Jean was silent a little, as if she were thoroughly taking this home. "Distinguish himself in what way?" she asked with all her tranquillity.

"Well—in every way," Tony handsomely replied. "He's full of stuff—there's a great deal of him: too much to come out all at once. Of course you know him—you've known him half your life; but I see him in a strong and special light, a light in which he has scarcely been shown to you and which puts him to a real test. He has ability; he has ideas; he has absolute honesty; and he has moreover a good stiff back of his own. He's a fellow of head; he's a fellow of heart. In short he's a man of gold."

"He's a man of gold," Jean repeated with punctual acceptance, yet as if it mattered much more that Tony should think so than that she should. "It would be odd," she went on, "to be talking with you on a subject so personal to myself if it were not that I've felt Paul's attitude for so long past to be rather publicly taken for granted. He has felt it so, too, I think, poor boy, and for good or for ill there has been in our situation very little mystery and perhaps not much modesty."

"Why should there be, of the false kind, when even the true has nothing to do with the matter? You and Paul are great people: he's the heir-apparent and you're the most eligible princess in the Almanach de Gotha. You can't be there and be hiding behind the window-curtain: you must step out on the balcony to be seen of the populace. Your most private affairs are affairs of state. At the smallest hint like the one I just mentioned even an old dunderhead like me catches on—he sees the strong reasons for Paul's attitude. However, it's not of that so much that I wanted to say a word. I thought perhaps you'd just let me touch on your own." Tony hesitated; he felt vaguely disconcerted by the special quality of stillness that, though she moved beside him, her attention, her expectation put forth. It came over him that for the purpose of his plea she was almost too prepared, and this made him speculate. He stopped short again and, uneasily, "May I light one more cigarette?" he asked. She assented with a flicker in her dim smile, and while he lighted he was increasingly conscious that she waited. He met the deep gentleness of her eyes and reflected afresh that if she was always beautiful she was beautiful at different times from different sources. What was the source of the impression she made on him at this moment if not a kind of refinement of patience, in which she seemed actually to hold her breath? "In fact," he said as he threw away his match, "I have touched on it—I mean on the great hope we all have that you do see your way to meeting your friend as he deserves."

"You 'all' have it?" Jean softly asked.

Tony hesitated again. "I'm sure I'm quite right in speaking for Wilverley at large. It takes the greatest interest in Paul, and I needn't at this time of day remind you of the interest it takes in yourself. But, I repeat, what I meant more particularly to utter was my own special confidence in your decision. Now that I'm fully enlightened it comes home to me that, as regards such a possibility as your taking your place here as a near neighbour and a permanent friend"—and Tony fixedly smiled—"why, I can only feel the liveliest suspense.
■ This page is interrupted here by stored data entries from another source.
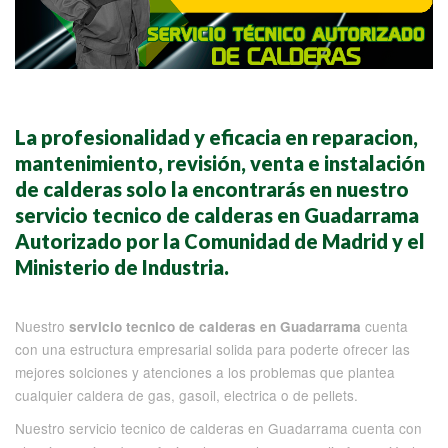
La profesionalidad y eficacia en reparacion,
mantenimiento, revisión, venta e instalación
de calderas solo la encontrarás en nuestro
servicio tecnico de calderas en Guadarrama
Autorizado por la Comunidad de Madrid y el
Ministerio de Industria.
Nuestro
cuenta
servicio tecnico de calderas en Guadarrama
con una estructura empresarial solida para poderte ofrecer las
mejores solciones y atenciones a los problemas que plantea
cualquier caldera de gas, gasoil, electrica o de pellets.
Nuestro servicio tecnico de calderas en Guadarrama cuenta con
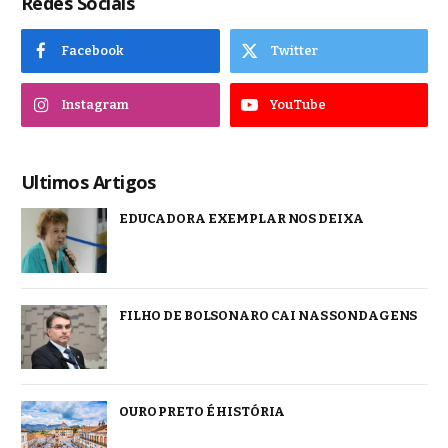
Redes Sociais
Facebook
Twitter
Instagram
YouTube
Ultimos Artigos
EDUCADORA EXEMPLAR NOS DEIXA
FILHO DE BOLSONARO CAI NAS SONDAGENS
OURO PRETO É HISTÓRIA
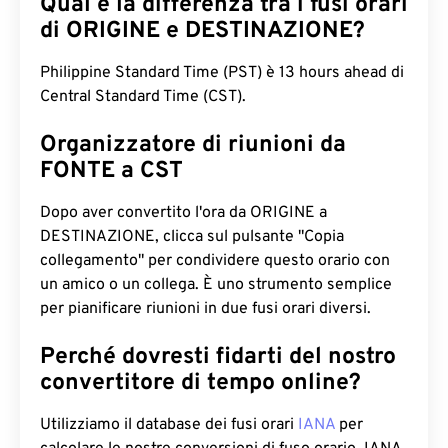
Qual è la differenza tra i fusi orari
di ORIGINE e DESTINAZIONE?
Philippine Standard Time (PST) è 13 hours ahead di
Central Standard Time (CST).
Organizzatore di riunioni da
FONTE a CST
Dopo aver convertito l'ora da ORIGINE a
DESTINAZIONE, clicca sul pulsante "Copia
collegamento" per condividere questo orario con
un amico o un collega. È uno strumento semplice
per pianificare riunioni in due fusi orari diversi.
Perché dovresti fidarti del nostro
convertitore di tempo online?
Utilizziamo il database dei fusi orari
IANA
per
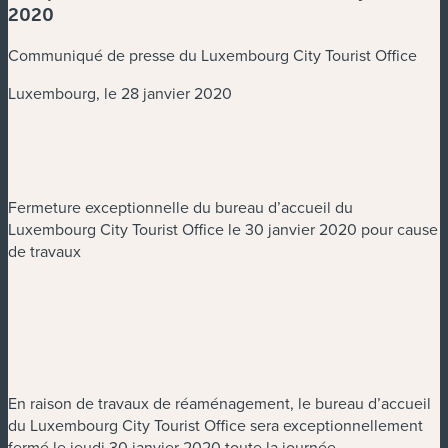
2020
Communiqué de presse du Luxembourg City Tourist Office
Luxembourg, le 28 janvier 2020
Fermeture exceptionnelle du bureau d’accueil du
Luxembourg City Tourist Office le 30 janvier 2020 pour cause
de travaux
En raison de travaux de réaménagement, le bureau d’accueil
du Luxembourg City Tourist Office sera exceptionnellement
fermé le jeudi 30 janvier 2020 toute la journée.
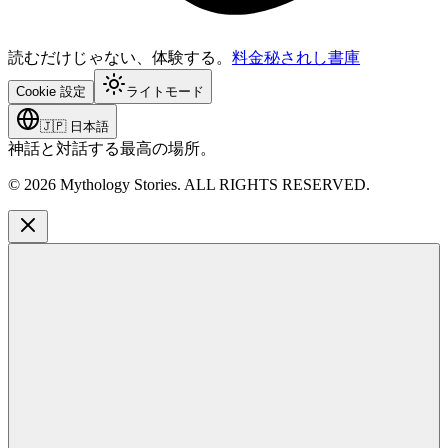
読むだけじゃない、体験する。
料金
秘されし書庫
Cookie 設定
ライトモード
🇯🇵
日本語
神話と対話する最高の場所。
©
2026
Mythology Stories. ALL RIGHTS RESERVED.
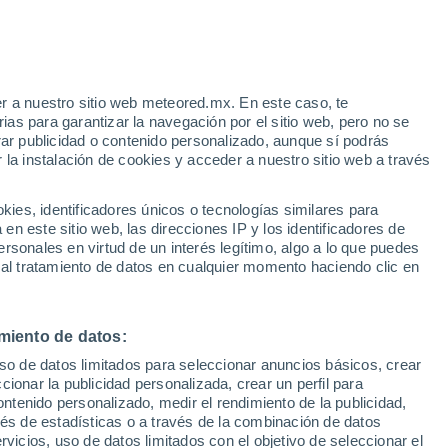
r a nuestro sitio web meteored.mx. En este caso, te
h
as para garantizar la navegación por el sitio web, pero no se
rar publicidad o contenido personalizado, aunque sí podrás
 la instalación de cookies y acceder a nuestro sitio web a través
 de
es, identificadores únicos o tecnologías similares para
les
n este sitio web, las direcciones IP y los identificadores de
rsonales en virtud de un interés legítimo, algo a lo que puedes
osidad
Radar de lluvia
Satélites
Modelos
 al tratamiento de datos en cualquier momento haciendo clic en
miento de datos:
Lunes
Martes
Miércoles
Jueves
uso de datos limitados para seleccionar anuncios básicos, crear
10 Ago
11 Ago
12 Ago
13 Ago
ccionar la publicidad personalizada, crear un perfil para
ontenido personalizado, medir el rendimiento de la publicidad,
vés de estadísticas o a través de la combinación de datos
rvicios, uso de datos limitados con el objetivo de seleccionar el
I want to make thoroughly sure of you!"

Jean took this in as she had taken the rest; after which she simply said: "Then I think I ought to tell you that I shall not meet Paul in the way that what you're so good as to say seems to point to."

Tony had made many speeches, both in public and in private, and he had naturally been exposed to replies of the incisive no less than of the massive order. But no check of the current had ever made him throw back his head quite so far as this brief and placid announcement. "You'll not meet him———?"

"I shall never marry him."

He undisguisedly gasped. "In spite of all the reasons———?"

"Of course I've thought the reasons over—often and often. But there are reasons on the other side too. I shall never marry him," she repeated.